Я все дольше задерживался в редакции, а кипа писем все росла и росла. Заканчивалось рабочее время. Уходил Владко Башев, бросив в мою сторону сочувственный взгляд. Уходили Донка Акёва и Лиза Матева. Был слышен стук их каблучков и смех. Они шли в театр. Замолкал звук скачущего по столу в коридоре мячика для пинг-понга. Значит, Стефан Продев уже победил своего последнего противника и отправился звать на последний гейм Господа. Даже заместитель главреда Лалю Димитров покидал редакцию ответственным шагом, которым уходит историческое время. И я оставался в одиночестве, запертый меж циферблатом и календарем, беспомощный в лабиринте бессмыслиц…
Как раз в один из таких моментов ко мне зашел Пеню Пенев. Он был смертельно бледен. Я подумал, что он пьян. И разозлился, что он помешает мне сочинять очередной ответ глупости. А Пеню сел напротив, белый, как письмо. Помолчал и расплакался:
— Любо, меня назвали агентом Даллеса[39].
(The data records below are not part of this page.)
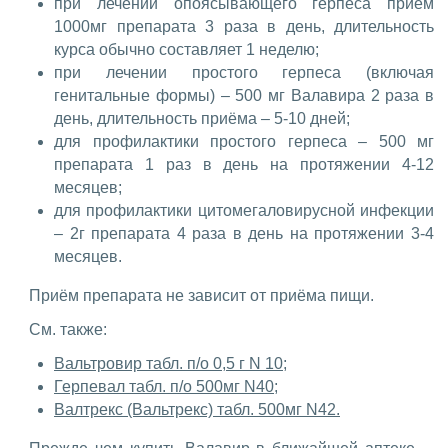
при лечении опоясывающего герпеса приём
1000мг препарата 3 раза в день, длительность
курса обычно составляет 1 неделю;
при лечении простого герпеса (включая
генитальные формы) – 500 мг Валавира 2 раза в
день, длительность приёма – 5-10 дней;
для профилактики простого герпеса – 500 мг
препарата 1 раз в день на протяжении 4-12
месяцев;
для профилактики цитомегаловирусной инфекции
– 2г препарата 4 раза в день на протяжении 3-4
месяцев.
Приём препарата не зависит от приёма пищи.
См. также:
Вальтровир табл. п/о 0,5 г N 10;
Герпевал табл. п/о 500мг N40;
Валтрекс (Вальтрекс) табл. 500мг N42.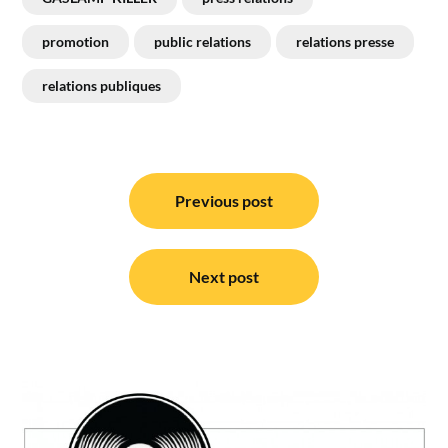
promotion
public relations
relations presse
relations publiques
Navigation
de
Previous post
l’article
Next post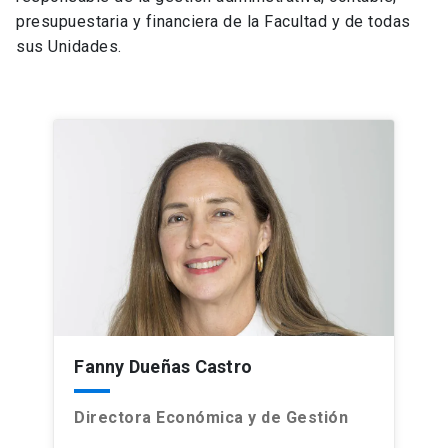
presupuestaria y financiera de la Facultad y de todas
sus Unidades.
Fanny Dueñas Castro
Directora Económica y de Gestión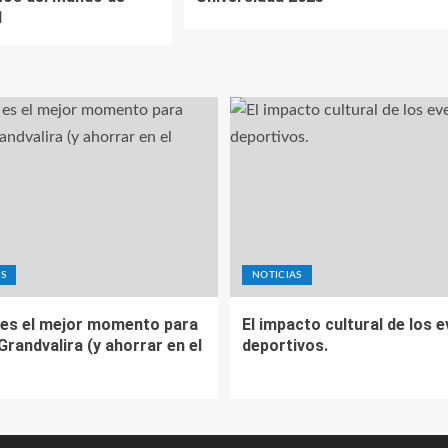
1
S
NOTICIAS
es el mejor momento para
El impacto cultural de los 
 Grandvalira (y ahorrar en el
deportivos.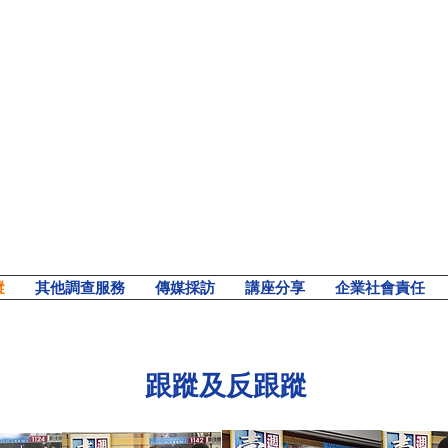
蹤
其他調查服務
傳媒採訪
講座分享
企業社會責任
跟蹤及反跟蹤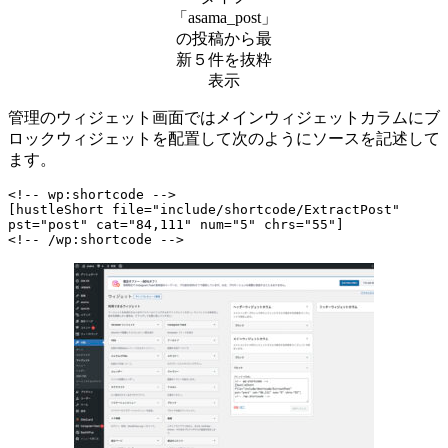
「asama_post」
の投稿から最
新５件を抜粋
表示
管理のウィジェット画面ではメインウィジェットカラムにブ
ロックウィジェットを配置して次のようにソースを記述して
ます。
<!-- wp:shortcode -->

[hustleShort file="include/shortcode/ExtractPost" 
pst="post" cat="84,111" num="5" chrs="55"]

<!-- /wp:shortcode -->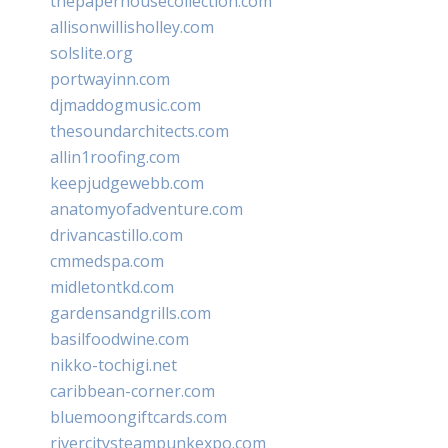
thepaperhousecollection.com
allisonwillisholley.com
solslite.org
portwayinn.com
djmaddogmusic.com
thesoundarchitects.com
allin1roofing.com
keepjudgewebb.com
anatomyofadventure.com
drivancastillo.com
cmmedspa.com
midletontkd.com
gardensandgrills.com
basilfoodwine.com
nikko-tochigi.net
caribbean-corner.com
bluemoongiftcards.com
rivercitysteampunkexpo.com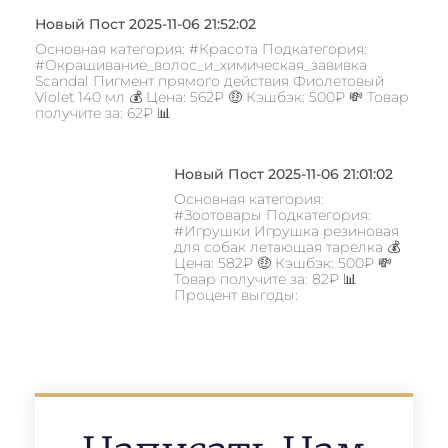
Новый Пост 2025-11-06 21:52:02
Основная категория: #Красота Подкатегория:
#Окрашивание_волос_и_химическая_завивка
Scandal Пигмент прямого действия Фиолетовый
Violet 140 мл 💰 Цена: 562₽ 🤑 Кэшбэк: 500₽ 💸 Товар
получите за: 62₽ 📊
Новый Пост 2025-11-06 21:01:02
Основная категория:
#Зоотовары Подкатегория:
#Игрушки Игрушка резиновая
для собак летающая тарелка 💰
Цена: 582₽ 🤑 Кэшбэк: 500₽ 💸
Товар получите за: 82₽ 📊
Процент выгоды: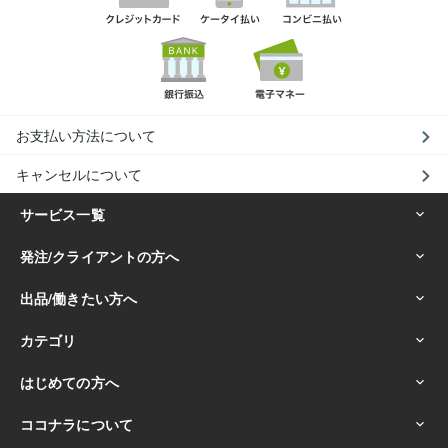
お支払い方法について
キャンセルについて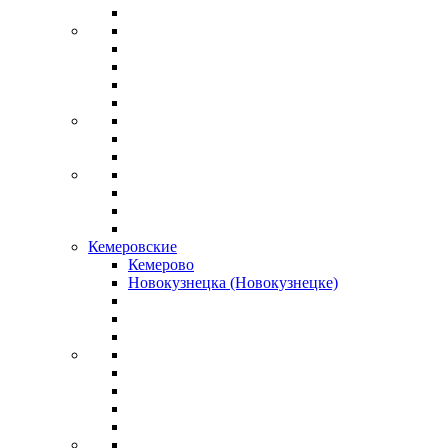
Кемеровские
Кемерово
Новокузнецка (Новокузнецке)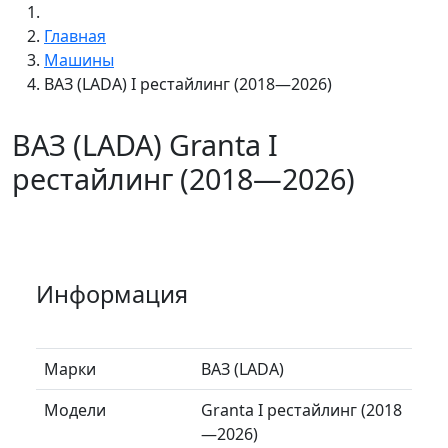
Главная
Машины
ВАЗ (LADA) I рестайлинг (2018—2026)
ВАЗ (LADA) Granta I
рестайлинг (2018—2026)
Информация
Марки
ВАЗ (LADA)
Модели
Granta I рестайлинг (2018
—2026)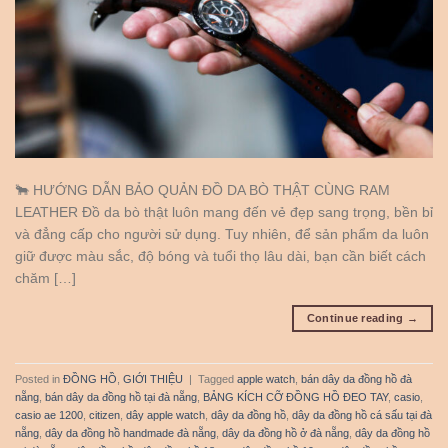
🐂 HƯỚNG DẪN BẢO QUẢN ĐỒ DA BÒ THẬT CÙNG RAM
LEATHER Đồ da bò thật luôn mang đến vẻ đẹp sang trọng, bền bỉ
và đẳng cấp cho người sử dụng. Tuy nhiên, để sản phẩm da luôn
giữ được màu sắc, độ bóng và tuổi thọ lâu dài, bạn cần biết cách
chăm […]
Continue reading
→
Posted in
ĐỒNG HỒ
,
GIỚI THIỆU
|
Tagged
apple watch
,
bán dây da đồng hồ đà
nẵng
,
bán dây da đồng hồ tại đà nẵng
,
BẢNG KÍCH CỠ ĐỒNG HỒ ĐEO TAY
,
casio
,
casio ae 1200
,
citizen
,
dây apple watch
,
dây da đồng hồ
,
dây da đồng hồ cá sấu tại đà
nẵng
,
dây da đồng hồ handmade đà nẵng
,
dây da đồng hồ ở đà nẵng
,
dây da đồng hồ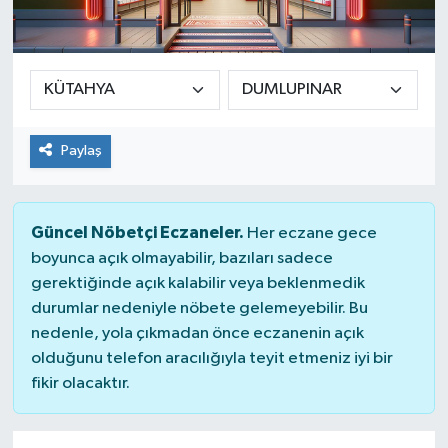
Paylaş
Güncel Nöbetçi Eczaneler.
Her eczane gece
boyunca açık olmayabilir, bazıları sadece
gerektiğinde açık kalabilir veya beklenmedik
durumlar nedeniyle nöbete gelemeyebilir. Bu
nedenle, yola çıkmadan önce eczanenin açık
olduğunu telefon aracılığıyla teyit etmeniz iyi bir
fikir olacaktır.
В то время Пеню и правда подвергся инквизиторской атаке со стороны идеологических вампиров. В сущности, это были самые настоящие садисты. Идеи были для них лишь инструментом пыток. Они раскаляли их добела на углях своей дикой зависти. Они ненавидели поэта и за его талант, и за его муки. Но почему я пишу о них в прошедшем времени? Эти господа все так же бдят на своем посту. Только орудия пыток уже другие. А я, взявший на себя обязательство отвечать на разные глупости, не мог найти слов утешения для друга. Я знал, что, выйдя из редакции, Пеню попадет в объятья какого-нибудь безумного стукача, который с трогательным вниманием выслушает стенания поэта. После чего Пеню останется только писать предсмертные стихи, а стукачам — еще один донос.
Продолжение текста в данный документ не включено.